A week after the funeral Jesslyn received a call from one of the queen’s staff telling her she had to be out of the Mayfair house by the weekend because the house was being sold.
It was a scramble finding a new place to live on such short notice, but she did find a tiny studio flat in Notting Hill. Just days after moving into the new flat she collapsed. Apparently, she’d been bleeding internally ever since the accident.
The upside was they stopped the bleeding and did what they could to repair the damage.
The downside was that they warned her the scar tissue would probably make it impossible for her to ever have kids.
And then in the middle of so much sadness and darkness and loss, flowers appeared on her Notting Hill doorstep, white tulips and delicate purple orchids, with a card that said, “You can call me anytime. Sharif.”
Sharif had scribbled his number on the card. She tried not to call.
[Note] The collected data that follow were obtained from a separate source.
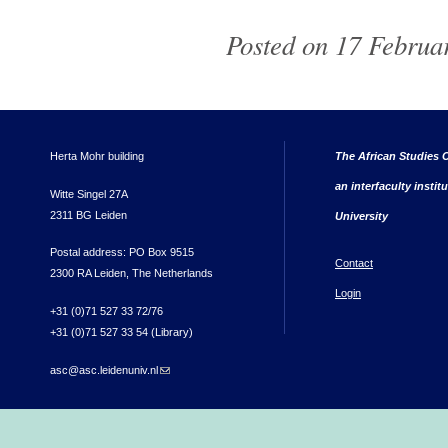
Posted on 17 Februar
Herta Mohr building
The African Studies C
an interfaculty instit
Witte Singel 27A
2311 BG Leiden
University
Postal address: PO Box 9515
Contact
2300 RA Leiden, The Netherlands
Login
+31 (0)71 527 33 72/76
+31 (0)71 527 33 54 (Library)
asc@asc.leidenuniv.nl
(link sends e-mail)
He was Prince Fehr, the eldest of the beautiful royal Fehr clan, the one Jamila and Aman had said would eventually inherit the throne.
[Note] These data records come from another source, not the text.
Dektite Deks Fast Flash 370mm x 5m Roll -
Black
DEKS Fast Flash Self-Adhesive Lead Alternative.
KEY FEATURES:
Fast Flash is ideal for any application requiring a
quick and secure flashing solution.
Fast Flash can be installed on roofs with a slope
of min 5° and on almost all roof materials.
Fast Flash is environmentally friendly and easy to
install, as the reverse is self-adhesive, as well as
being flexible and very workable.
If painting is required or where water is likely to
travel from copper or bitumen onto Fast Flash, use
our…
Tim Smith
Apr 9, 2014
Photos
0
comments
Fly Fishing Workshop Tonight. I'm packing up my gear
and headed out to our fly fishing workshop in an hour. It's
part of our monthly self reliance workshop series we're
But he’d also been kind to her, and he’d been the one to break the news to her that Aman had died.
Jesslyn called him. They talked for hours. Two days later he called her, inviting her out to dinner.
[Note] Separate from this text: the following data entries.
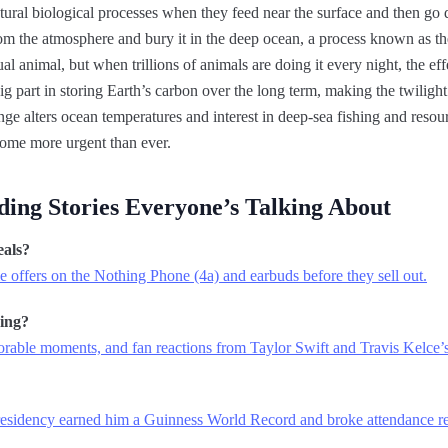
atural biological processes when they feed near the surface and then go
 the atmosphere and bury it in the deep ocean, a process known as th
ual animal, but when trillions of animals are doing it every night, the ef
big part in storing Earth’s carbon over the long term, making the twiligh
ge alters ocean temperatures and interest in deep-sea fishing and resour
come more urgent than ever.
ding Stories Everyone’s Talking About
eals?
 offers on the Nothing Phone (4a) and earbuds before they sell out.
ing?
morable moments, and fan reactions from Taylor Swift and Travis Kelce
sidency earned him a Guinness World Record and broke attendance re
Sharif took her to a little Italian restaurant, one of those rustic hole-in-the-wall places with great food and friendly service. Jesslyn thought it was fantastic. Dinner was fantastic because it was so normal, so comfortable, with Sharif putting her immediately at ease. That night they talked about Jamila and Aman, they talked about Greece, they talked about the unseasonably cold weather they were having for late August, and at the end of the evening when he dropped her off, she knew she’d see him again.
She did see him again, she saw lots of him despite the fact that he was this famous rich gorgeous prince and she was, well, she was very much a nice, middle-class girl. But they enjoyed each other too much to think about their differences, so they just kept seeing each, never looking back, never looking forward. Not for two and a half years. Not until his mother found him a more suitable woman, a princess from Dubai.